Saved data entries
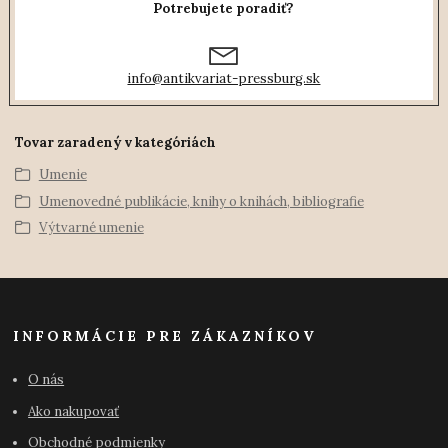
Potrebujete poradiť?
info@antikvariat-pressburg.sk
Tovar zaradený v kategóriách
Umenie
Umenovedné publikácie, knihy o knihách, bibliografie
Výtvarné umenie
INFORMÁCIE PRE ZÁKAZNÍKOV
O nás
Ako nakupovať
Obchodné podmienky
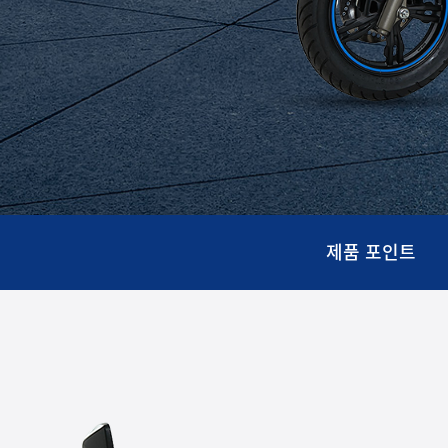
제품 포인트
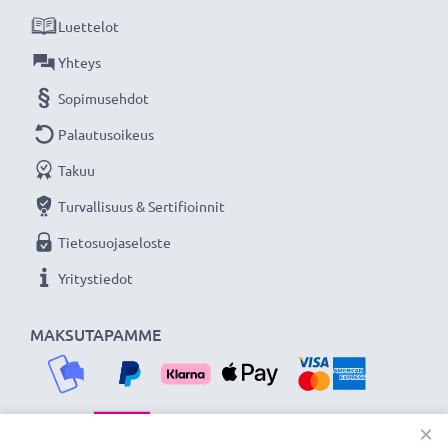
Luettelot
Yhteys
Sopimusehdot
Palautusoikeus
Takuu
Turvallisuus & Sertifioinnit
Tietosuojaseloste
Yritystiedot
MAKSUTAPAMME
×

* * *

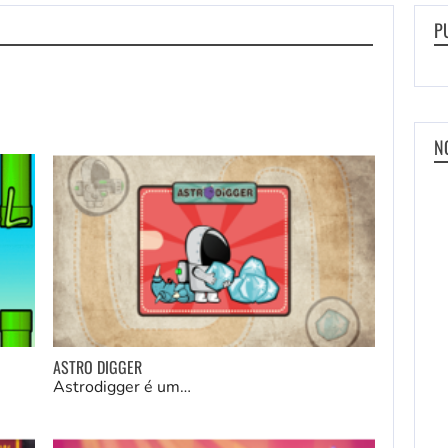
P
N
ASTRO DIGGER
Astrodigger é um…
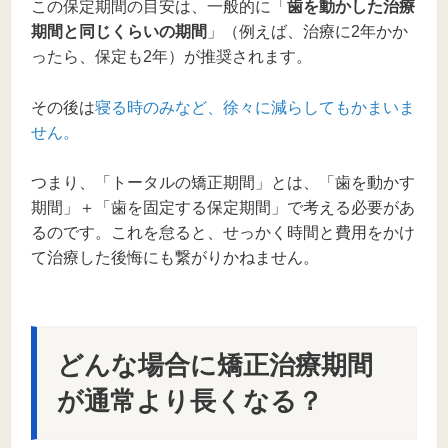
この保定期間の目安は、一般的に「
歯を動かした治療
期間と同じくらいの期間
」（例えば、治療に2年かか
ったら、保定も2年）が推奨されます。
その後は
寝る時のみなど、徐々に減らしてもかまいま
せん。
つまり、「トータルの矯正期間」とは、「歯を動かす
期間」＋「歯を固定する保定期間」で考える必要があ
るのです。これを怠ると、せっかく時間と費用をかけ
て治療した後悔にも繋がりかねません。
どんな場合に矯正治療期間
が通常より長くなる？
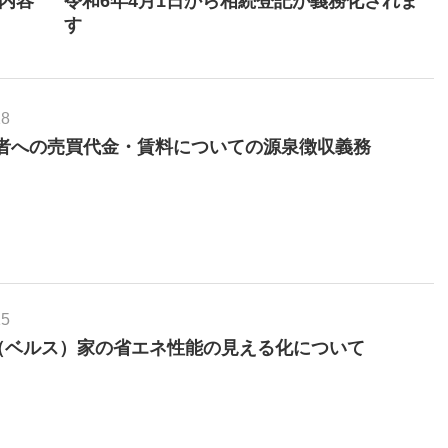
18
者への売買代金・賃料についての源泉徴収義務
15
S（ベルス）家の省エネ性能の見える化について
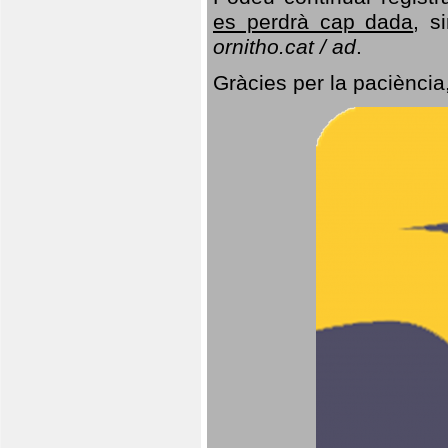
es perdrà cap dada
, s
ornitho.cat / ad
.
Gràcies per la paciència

==

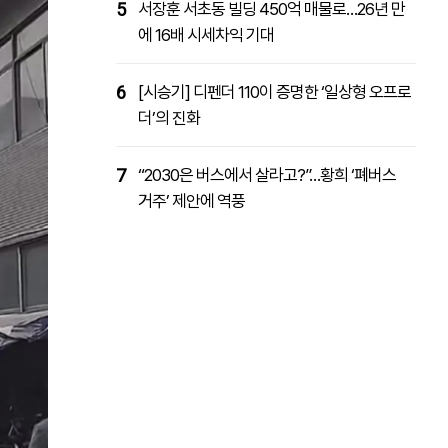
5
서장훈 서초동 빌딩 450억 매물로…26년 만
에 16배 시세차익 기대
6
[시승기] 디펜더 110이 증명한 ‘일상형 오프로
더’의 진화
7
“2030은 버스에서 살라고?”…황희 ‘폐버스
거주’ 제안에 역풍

EXERCISE DESCRIPTION: Your answer must be the exact lines from the records above, from the one containing "つまり、「トータルの矯正期間」とは、「歯を動かす" through the one containing "Gràcies per la paciència", both included, with every picture left out.

ANSWER AREA:
つまり、「トータルの矯正期間」とは、「歯を動かす
期間」＋「歯を固定する保定期間」で考える必要があ
るのです。これを怠ると、せっかく時間と費用をかけ
て治療した後悔にも繋がりかねません。
どんな場合に矯正治療期間
が通常より長くなる？
18
者への売買代金・賃料についての源泉徴収義務
15
S（ベルス）家の省エネ性能の見える化について
es perdrà cap dada
, s
ornitho.cat / ad
.
Gràcies per la paciència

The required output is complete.